At least offer me more choices. Maybe offer to send me a list of ALL the treatments that would be acceptable for a woman as frail as I. I have a hard time believing I couldn’t receive a facial, or a moisturizing treatment. I was a bit too dumbfounded to press her on it, and as I said, she was totally pleasant, so I’d never shoot the messenger. But I would have liked a more specific explanation. I may still email them and ask for one. I’ll see how bitchy I feel tomorrow.

I think the truth is that there is no real reason, they are just scared shitless of something coincidentally going wrong while I’m in their facility and being blamed or sued.

For now, I’ll happily give my business to my regular kick-ass massage therapist who has no hesitations about treating me at any point in my pregnancy and the hardcore ladies at my local cheap n’ cheerful nail salon who, truth be told, could probably deliver a baby while doing a set of acrylics at the same time.

A no-show

So many punny title options for this one, my head nearly exploded. It took a lot of restraint to scale it back to this one. I suppose it’s the rare woman who is totally happy with her body at any given point—but I’d venture to say that having too small of a belly rarely makes it to the top 10 complaints list. Unless of course you’re 16 weeks pregnant with next to nothing to show for it.

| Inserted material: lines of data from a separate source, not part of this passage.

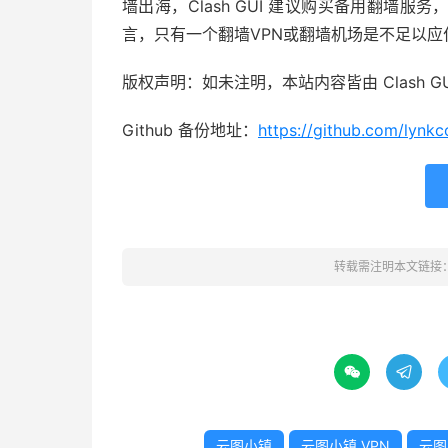
墙出海，Clash GUI 建议购买备用翻墙
言，只有一个翻墙VPN或翻墙机场是不足以
版权声明：如未注明，本站内容皆由 Clash GU
Github 备份地址：
https://github.com/lynkco
转载需注明本文链接


云图小镇
云图小镇 VPN
云图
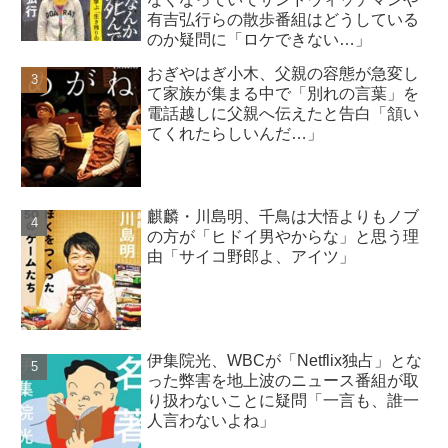
有吉弘行らの散歩番組はどうしている
のか疑問に「ロケできない…」
おぎやはぎ小木、父親の容態が急変し
て家族が集まる中で「別れの言葉」を
電話越しに父親へ伝えたと告白「頷い
てくれたらしいんだ…」
麒麟・川島明、千鳥は大悟よりもノブ
の方が「ヒドイ男やからな」と思う理
由「サイコ野郎よ、アイツ」
伊集院光、WBCが「Netflix独占」とな
った弊害を地上波のニュース番組が取
り扱わないことに疑問「一言も、誰一
人言わないよね」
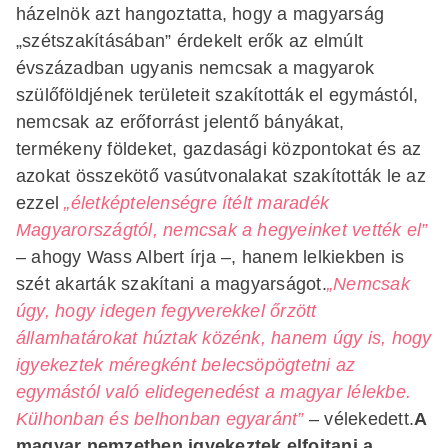
házelnök azt hangoztatta, hogy a magyarság
„szétszakításában” érdekelt erők az elmúlt
évszázadban ugyanis nemcsak a magyarok
szülőföldjének területeit szakították el egymástól,
nemcsak az erőforrást jelentő bányákat,
termékeny földeket, gazdasági központokat és az
azokat összekötő vasútvonalakat szakították le az
ezzel
„életképtelenségre ítélt maradék
Magyarországtól, nemcsak a hegyeinket vették el”
– ahogy Wass Albert írja –, hanem lelkiekben is
szét akarták szakítani a magyarságot.
„Nemcsak
úgy, hogy idegen fegyverekkel őrzött
államhatárokat húztak közénk, hanem úgy is, hogy
igyekeztek méregként belecsöpögtetni az
egymástól való elidegenedést a magyar lélekbe.
Külhonban és belhonban egyaránt”
– vélekedett.
A
magyar nemzetben igyekeztek elfojtani a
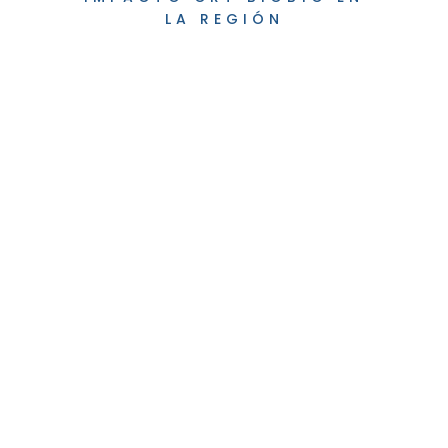
LA REGIÓN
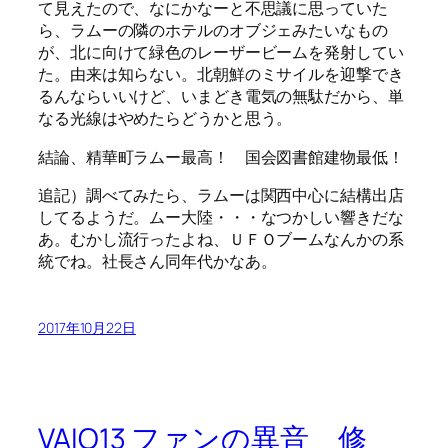
て見えたので、なにかなーと不思議に思っていた
ら、ラムーの隣のホテルのオブジェみたいなもの
が、北に向けて緑色のレーザービームを発射してい
た。由来は知らない。北朝鮮のミサイルを迎撃でき
るんならいいけど、いまどき電気の無駄だから、単
なる光線はやめたらどうかと思う。
結論、精華町ラムー最高！ 国会図書館建物最低！
追記）調べてみたら、ラムーは関西中心に結構出店
してるようだ。ムー大陸・・・なつかしい響きだな
あ。むかし流行ったよね、ＵＦＯブームなんかの系
統でね。社長さん同年代かなあ。
2017年10月22日
VAIO13 ファンの異音 修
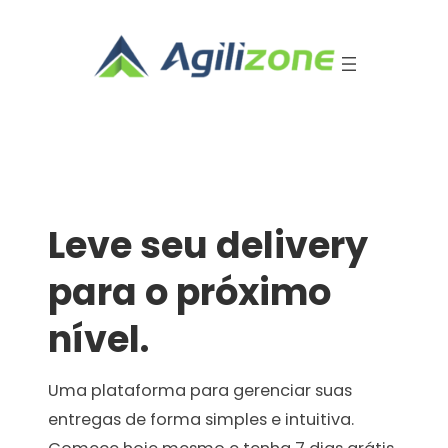
Pular
para
o
conteúdo
Leve seu delivery
para o próximo
nível.
Uma plataforma para gerenciar suas
entregas de forma simples e intuitiva.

I’ll be the first to admit that this falls into the “good problem to have” category. I haven’t had to change a single thing in terms of wardrobe yet, and having done some preliminary browsing, I’m not all that eager to start shopping the maternity sections. Plus, it’s nice not walking around like a billboard for procreation, inviting all the borderline offensive commentary, labour horror stories and unsolicited advice that I’ve heard is (eventually) coming my way.

But I can’t really feel anything either, and therein lies the problem. When you can’t feel the baby and you can’t see the baby, it’s really easy to let your head get away from you. I’m also midway between prenatal appointments right now, so it’s standard practice for me to start doubting that all is still well in there. I’ve found that the reassurance of a Doppler stethoscope or ultrasound only lasts a couple of weeks before it wears off. For that reason, I’m anxious to start having some tangible proof of life.

For the last 2 weeks or so I’ve occasionally felt some weird flutterings, almost like vibrations, inside and down low. So far, it only happens if I’m lying on my back at night, being very still—but it doesn’t happen every time I do this. Sometimes Twitchy tries to help by stepping on the baby and kneading his paws on top of it, so if the kid has a phobia of being crushed by sturdy cats, it won’t be without good reason. From what I gather, these flutterings can be the start of being able to really feel the baby move – which apparently happens somewhere between 15 and 25 weeks for a first pregnancy.

Mostly I’ve just felt bloated for months, and I’m juuust starting to get to the point where I’d rather leave the buttons undone on certain pairs of jeans. Needing to do something – to take action of some concrete nature – I ordered 2 of these:

I have decided that this is the way forward—as online shopping so often is. The training wheels I need before I will be ready (physically and mentally) to dive into the full-on, over the belly, stretchy, high-waisted maternity jeans that haunt the corners of my dreams. These and leggings, which I can see a lot of in my future. By the way, wtf are maternity leggings? Aren’t those just called bigger leggings? I feel that maternity is a marketing word much like “bridal” in that using it to preface anything can make the product seem like a necessity and allow you to charge 30% more for it.